The CME replaced Binance as the world’s biggest bitcoin futures platform in 2021.
'Methodology is extremely hard'
Barton said the methodology in place for the approval of spot-bitcoin ETFs puts the SEC in a very powerful position because of a listing rule – 19b-4. The rule requires self-regulated entities to seek the SEC’s approval before making any changes to trading rules. In this case, NASDAQ and the Cboe’s BZX Exchange are asking to take over compliance responsibilities given, Coinbase, the chosen surveillance partner is an unregulated exchange, does not satisfy the SEC’s requirements. As part of this rule change, NASDAQ and Cboe BZX are looking to fulfill some of Coinbase's compliance obligations through a surveillance-sharing agreement. Coinbase is so far an unregulated exchange, and therefore presently does not satisfy the SEC’s requirements.
“The challenge of an ETF application that needs a 19b-4 is that the exchange needs a specific approval ruling from the SEC to list, and that puts the SEC in a very powerful position,” said Barton.
“The exchanges don’t only have to argue that the ETF falls under a certain set of ETF rules, but also have to answer a far broader set of questions from the SEC because they're really asking them ‘please can we change the rules of our exchange in order to list this new product as a new ETF’ and very few 19b-4s get filed and can be a very long process.”

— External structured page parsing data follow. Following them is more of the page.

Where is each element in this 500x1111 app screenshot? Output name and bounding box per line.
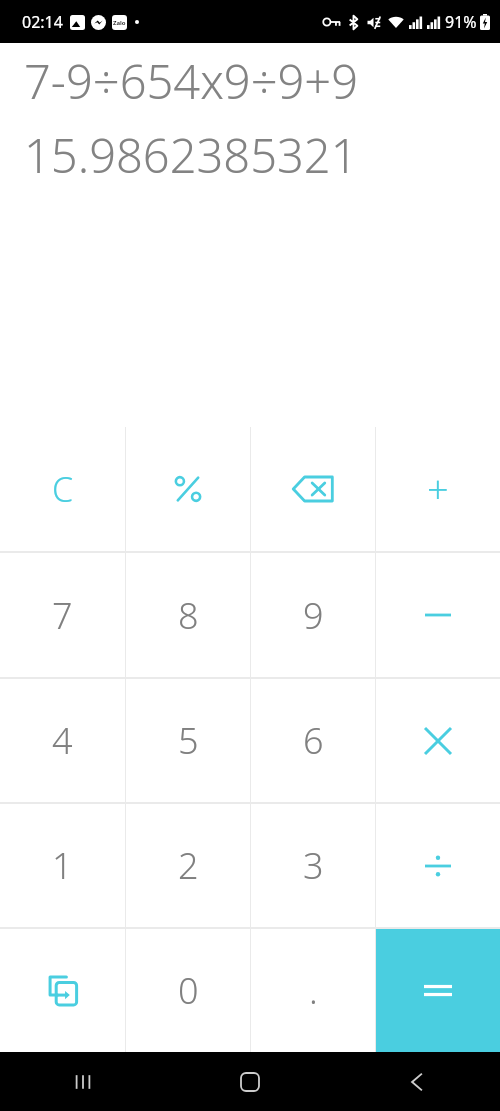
button[interactable]: 6 (251, 679, 375, 802)
staticText: 0 (178, 966, 199, 1015)
staticText: 3 (303, 841, 324, 890)
button[interactable]: 3 (251, 804, 375, 927)
button[interactable]: Minus (376, 553, 500, 677)
button[interactable]: Backspace (251, 427, 375, 551)
staticText: . (309, 966, 318, 1015)
button[interactable]: Equals (376, 929, 500, 1052)
staticText: 1 (52, 841, 73, 890)
staticText: 15.9862385321 (24, 123, 358, 187)
staticText: 5 (178, 716, 199, 765)
button[interactable]: C (0, 427, 125, 551)
staticText: 8 (178, 591, 199, 640)
staticText: 6 (303, 716, 324, 765)
button[interactable]: Multiply (376, 679, 500, 802)
staticText: Zalo (113, 19, 126, 27)
staticText: 9 (303, 591, 324, 640)
button[interactable]: 2 (126, 804, 250, 927)
staticText: 02:14 (22, 11, 63, 33)
staticText: 4 (52, 716, 73, 765)
staticText: + (427, 463, 449, 515)
button[interactable]: 5 (126, 679, 250, 802)
staticText: 7 (52, 591, 73, 640)
staticText: 2 (178, 841, 199, 890)
button[interactable]: Divide (376, 804, 500, 927)
button[interactable]: 8 (126, 553, 250, 677)
button[interactable]: + (376, 427, 500, 551)
button[interactable]: Back (333, 1052, 500, 1111)
button[interactable]: 9 (251, 553, 375, 677)
staticText: 7-9÷654x9÷9+9 (24, 49, 359, 113)
staticText: 91% (445, 11, 477, 33)
button[interactable]: Percent (126, 427, 250, 551)
button[interactable]: Recent apps (0, 1052, 166, 1111)
button[interactable]: 4 (0, 679, 125, 802)
staticText: C (52, 466, 74, 512)
button[interactable]: 1 (0, 804, 125, 927)
button[interactable]: 0 (126, 929, 250, 1052)
button[interactable]: Copy result (0, 929, 125, 1052)
button[interactable]: 7 (0, 553, 125, 677)
button[interactable]: Home (166, 1052, 333, 1111)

All five of Cboe’s ETF applications: Wise Origin, WisdomTree, VanEck, Invesco Galaxy and ARK 21Shares, and BackRock's iShares Bitcoin Trust have filed 19b-4 applications. “The weakness of an application that needs 19b-4 is that you need a specific approval ruling to list from the SEC and that puts the SEC in a very powerful position,” said Barton. “They don’t have to argue with you on whether this is a good investment. They get to drill down because you’re really asking them ‘please can we change the rules of our exchange in order to list this new underlying product as a new ETF’ and very few 19b-4s get filed and it’s a very long process.”
Normally when you’re going up against a regulator you try to take the easiest route and this is a very hard route to market. Asked why BlackRock applied despite the hard route, Barton said it wants to be first on the off-chance the pressure gets to the SEC.“
'If anyone, it’ll be BlackRock'
Overwhelmingly, the experts interviewed by CoinDesk predicted that while it’ll take time, and perhaps longer than the crypto community thinks, BlackRock’s best suited to be placed first in the ETF race.
“If anyone's going to get approved it'll be BlackRock,” Koutoulas said. “(Because) of BlackRock’s track record of having about 500 ETF applications approved and only one permanently rejected, and that the U.S government does so much business with BlackRock.”
Such an organization can “stand the test of time and they can work on this for years to come. They might have to tweak and adjust but eventually with the necessary financial resources, they'll get it done,” Waterman said.
While BlackRock may be considered a favorite by many, Barton points out that smaller organizations often have an advantage in being nimble.
CORRECTION (July 18, 05:30 UTC): Corrects descriptor of Blockstation in 11th paragraph.